Schools offer perks with cautionAs schools across Korean suburbs grapple with a shrinking number of students and the consequential risk of shutting down, one modest elementary school in the rural town of Hamyang County, South Gyeongsang, has recently come up with an idea to entice more students and their parents by offering perks - several that relate to parents’ fears about living outside major cities.
The school vowed to grant free language programs every year to the students, including opportunities to study abroad. Housing support was also mentioned, as well as jobs in the local community for the new students’ parents.
Seoha Elementary School, located in the outskirts of Mount Deokyu, opened in 1931 and currently has only 14 students, four of whom are in their last, sixth grade of elementary school, meaning they’ll graduate next February to go onto middle school. If the school fails to attract more students by then, it could shut down for good.
Seoha Elementary School is only one among a handful of Korean schools in the countryside these days that is providing or planning to provide a package of benefits to students and their parents who are willing to settle in their tiny towns, despite the risk of lagging behind in the nation’s cut-throat educational competition.

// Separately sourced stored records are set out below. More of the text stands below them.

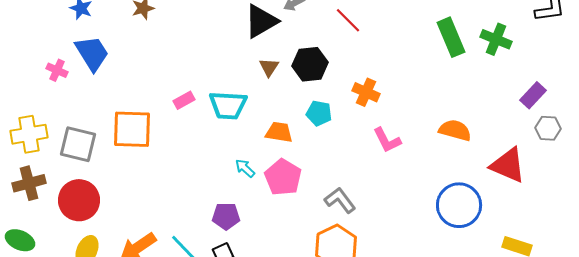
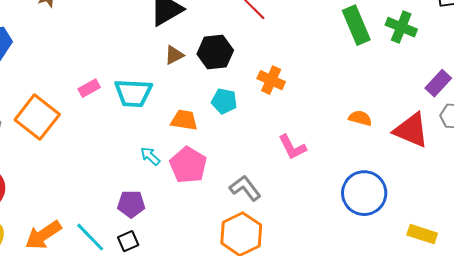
brown triangle: (269, 67) -> (174, 55), turned 30
orange square: (132, 129) -> (37, 117), turned 36
orange semicircle: (455, 130) -> (360, 118), size x0.7
pink L-shape: (387, 140) -> (292, 147), moved
red triangle: (508, 165) -> (411, 130), moved

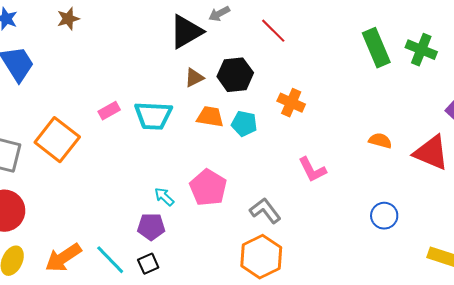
orange trapezoid: (184, 120) -> (210, 117), moved
cyan arrow: (150, 156) -> (164, 197), moved
blue circle: (364, 193) -> (384, 216), size x0.6

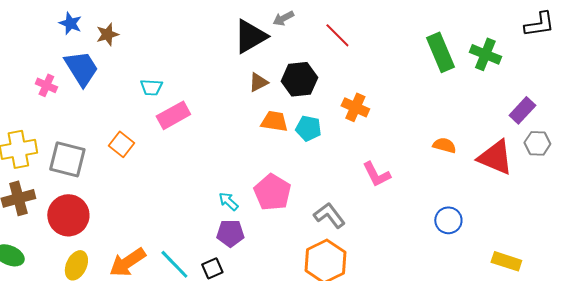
brown star: (68, 19) -> (107, 34), moved
pink rectangle: (109, 111) -> (173, 115), size x1.5
cyan trapezoid: (153, 116) -> (151, 87), moved, size x0.6
orange square: (57, 140) -> (121, 144), size x0.6
purple pentagon: (151, 227) -> (230, 233), moved

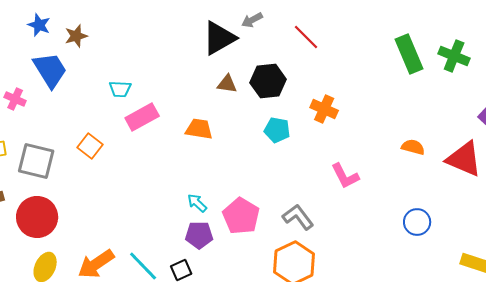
brown triangle: (258, 82) -> (227, 84), turned 35
pink cross: (46, 85) -> (15, 99), moved
orange trapezoid: (274, 121) -> (199, 129), moved
pink pentagon: (272, 192) -> (241, 216), moved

For decades, rural towns have seen an exodus of young people who move to the city to find better employment opportunities and expose their children to a more competitive education system. Korea’s notoriously low birth rate has also taken a toll on the dwindling number of students nationwide, with schools in rural areas the hardest hit.
Yet as more schools like Seoha lay out appealing promises, the National Election Commission (NEC), a government agency that’s in charge of managing elections for public offices, warn they could violate the Public Official Election Act by offering goods to constituencies.

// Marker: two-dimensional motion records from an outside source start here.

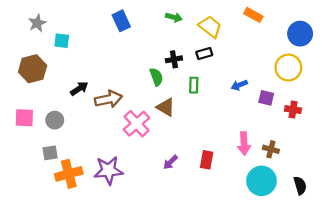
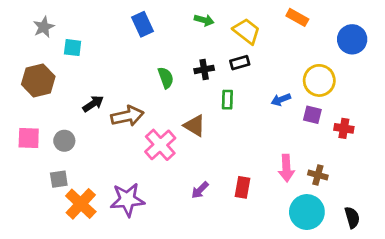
yellow circle: (288, 68) -> (319, 80), moved
green semicircle: (156, 77) -> (166, 78), moved
orange cross: (69, 174) -> (81, 204), turned -32

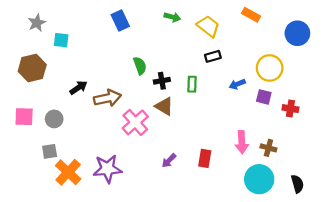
black rectangle: (240, 63) -> (213, 56), moved
black cross: (204, 69) -> (162, 81), moved

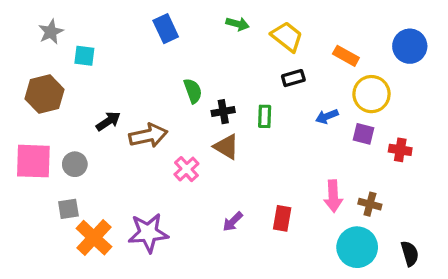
orange rectangle: (251, 15) -> (346, 56), moved
pink square: (24, 117) -> (33, 161), size x1.4
pink cross: (135, 122) -> (186, 169), size x0.7

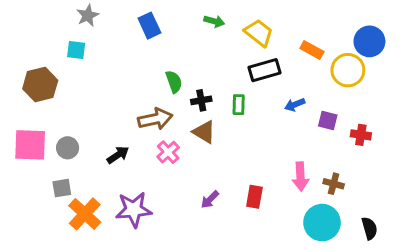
gray star: (51, 32) -> (88, 16), moved
black rectangle: (293, 78) -> (265, 70), size x1.5
yellow circle: (371, 94) -> (348, 70), moved
black arrow: (108, 121) -> (118, 155), moved
brown arrow: (148, 136) -> (155, 119), moved

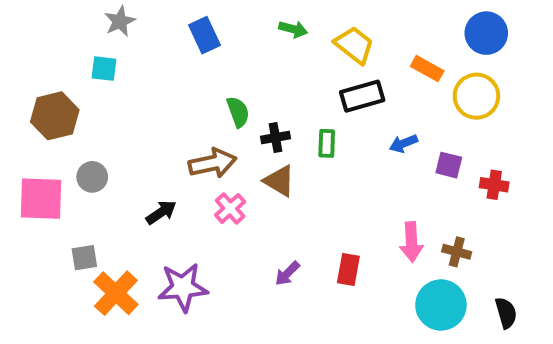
blue circle: (369, 41) -> (486, 33), moved
gray circle: (68, 148) -> (92, 177), moved

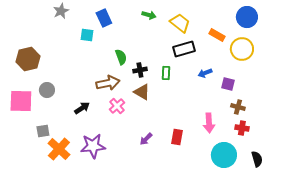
cyan square: (104, 69) -> (87, 35), moved
red cross: (494, 185) -> (242, 128), moved
brown cross: (457, 252) -> (238, 107), moved

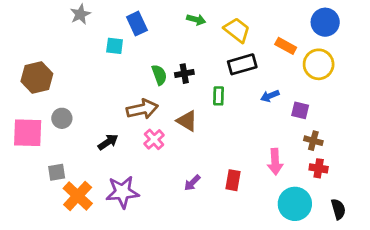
black cross: (140, 70) -> (184, 74), moved

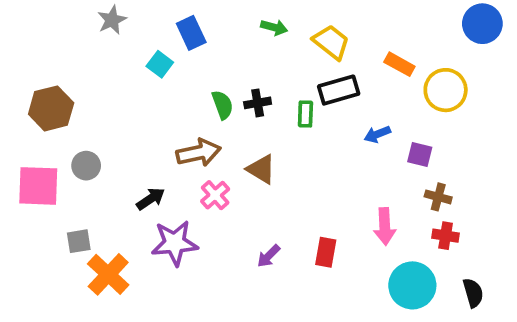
blue circle: (325, 22) -> (482, 24), moved
cyan square: (115, 46) -> (160, 64), turned 30
green rectangle: (219, 96) -> (305, 114), moved
purple star: (122, 192) -> (175, 243), moved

Such was the case with Asan Elementary School in Hwasun County, South Jeolla. The school made news headlines last month when it announced that it would provide free housing for two families who will move into the town and send their kids to the school. A school official at the time said she was receiving calls from as far away as Canada.
Yet the tempting offer didn’t last long, and the school is now facing the risk of entirely scrapping the suggestion or making serious changes to it, like offering reduced rent instead.
The Hwasun County chapter of the NEC informed Asan Elementary School that because superintendents of education offices were elected officials - and schools within the jurisdiction fall under the superintendent’s supervision - the act of offering free housing to families could go against the Public Official Election Act.
Shin Gwi-ja, the principal of Seoha Elementary School, said she was making sure the perks offered by her school don’t violate the law by asking for the NEC’s consultation through the provincial education office of South Gyeongsang.
According to Shin, a fund worth 1 million won ($860) has been secured for the free language programs based on donations from entrepreneurs who were born and raised in the region as well as the school’s alumni members.
Three empty houses have also been secured, for which families will be asked to pay 2 million won in annual rent. On offering jobs to the new students’ parents, the school plans to link them with companies or farmers within the region. An NEC official advised schools to consult with the commission before offering benefits to families, saying that Article 112 of the Public Official Election Act allows local government authorities to provide goods to constituencies if those goods are based on an ordinance of the relevant local government.